Goal of the exercise:
Give the data again exactly as written, skipping any pictures.

··· Records supplied ···

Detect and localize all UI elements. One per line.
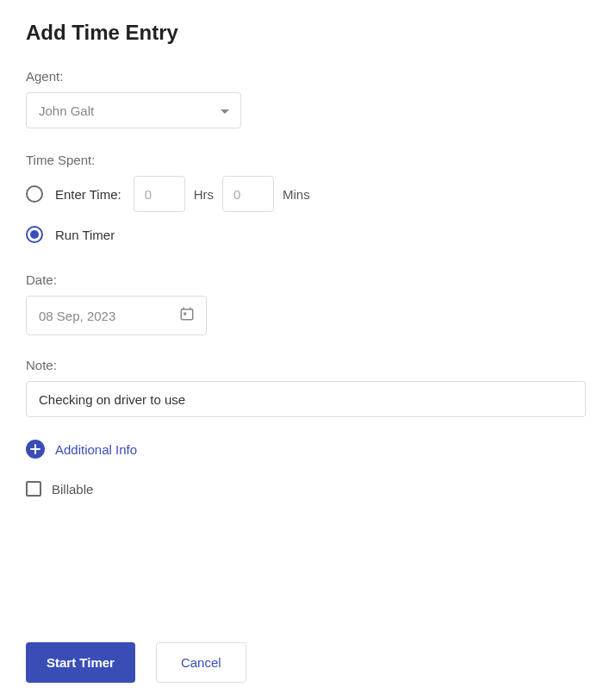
cancel-button[interactable]: Cancel — [156, 642, 246, 683]
radio-dot-icon — [30, 230, 39, 239]
radio-enter-time[interactable] — [26, 185, 43, 203]
billable-row[interactable]: Billable — [26, 481, 590, 497]
note-label: Note: — [26, 358, 590, 372]
agent-label: Agent: — [26, 69, 590, 84]
enter-time-label: Enter Time: — [55, 187, 121, 202]
date-section: Date: 08 Sep, 2023 — [26, 272, 590, 335]
run-timer-option[interactable]: Run Timer — [26, 226, 590, 243]
start-timer-button[interactable]: Start Timer — [26, 642, 135, 683]
billable-checkbox[interactable] — [26, 481, 41, 497]
enter-time-option[interactable]: Enter Time: Hrs Mins — [26, 176, 590, 212]
additional-info-label: Additional Info — [55, 442, 137, 457]
minutes-input[interactable] — [222, 176, 274, 212]
additional-info-toggle[interactable]: Additional Info — [26, 440, 590, 459]
agent-section: Agent: John Galt — [26, 69, 590, 128]
hours-unit: Hrs — [194, 187, 214, 202]
footer-actions: Start Timer Cancel — [26, 642, 246, 683]
date-label: Date: — [26, 272, 590, 287]
date-input[interactable]: 08 Sep, 2023 — [26, 296, 207, 335]
time-spent-section: Time Spent: Enter Time: Hrs Mins Run Tim… — [26, 153, 590, 243]
note-input[interactable] — [26, 381, 586, 417]
note-section: Note: — [26, 358, 590, 417]
radio-run-timer[interactable] — [26, 226, 43, 243]
minutes-unit: Mins — [283, 187, 310, 202]
hours-input[interactable] — [134, 176, 185, 212]
billable-label: Billable — [52, 482, 93, 497]
run-timer-label: Run Timer — [55, 228, 115, 242]
agent-select[interactable]: John Galt — [26, 92, 241, 128]
time-spent-label: Time Spent: — [26, 153, 590, 167]
page-title: Add Time Entry — [26, 21, 590, 45]
plus-icon — [26, 440, 45, 459]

···

Written solution:
Detect and localize all UI elements. One per line.
cancel-button[interactable]: Cancel — [156, 642, 246, 683]
radio-dot-icon — [30, 230, 39, 239]
radio-enter-time[interactable] — [26, 185, 43, 203]
billable-row[interactable]: Billable — [26, 481, 590, 497]
note-label: Note: — [26, 358, 590, 372]
agent-label: Agent: — [26, 69, 590, 84]
enter-time-label: Enter Time: — [55, 187, 121, 202]
date-section: Date: 08 Sep, 2023 — [26, 272, 590, 335]
run-timer-option[interactable]: Run Timer — [26, 226, 590, 243]
start-timer-button[interactable]: Start Timer — [26, 642, 135, 683]
billable-checkbox[interactable] — [26, 481, 41, 497]
enter-time-option[interactable]: Enter Time: Hrs Mins — [26, 176, 590, 212]
additional-info-label: Additional Info — [55, 442, 137, 457]
minutes-input[interactable] — [222, 176, 274, 212]
additional-info-toggle[interactable]: Additional Info — [26, 440, 590, 459]
agent-section: Agent: John Galt — [26, 69, 590, 128]
hours-unit: Hrs — [194, 187, 214, 202]
footer-actions: Start Timer Cancel — [26, 642, 246, 683]
date-label: Date: — [26, 272, 590, 287]
date-input[interactable]: 08 Sep, 2023 — [26, 296, 207, 335]
time-spent-section: Time Spent: Enter Time: Hrs Mins Run Tim… — [26, 153, 590, 243]
note-input[interactable] — [26, 381, 586, 417]
note-section: Note: — [26, 358, 590, 417]
radio-run-timer[interactable] — [26, 226, 43, 243]
minutes-unit: Mins — [283, 187, 310, 202]
hours-input[interactable] — [134, 176, 185, 212]
billable-label: Billable — [52, 482, 93, 497]
run-timer-label: Run Timer — [55, 228, 115, 242]
agent-select[interactable]: John Galt — [26, 92, 241, 128]
time-spent-label: Time Spent: — [26, 153, 590, 167]
page-title: Add Time Entry — [26, 21, 590, 45]
plus-icon — [26, 440, 45, 459]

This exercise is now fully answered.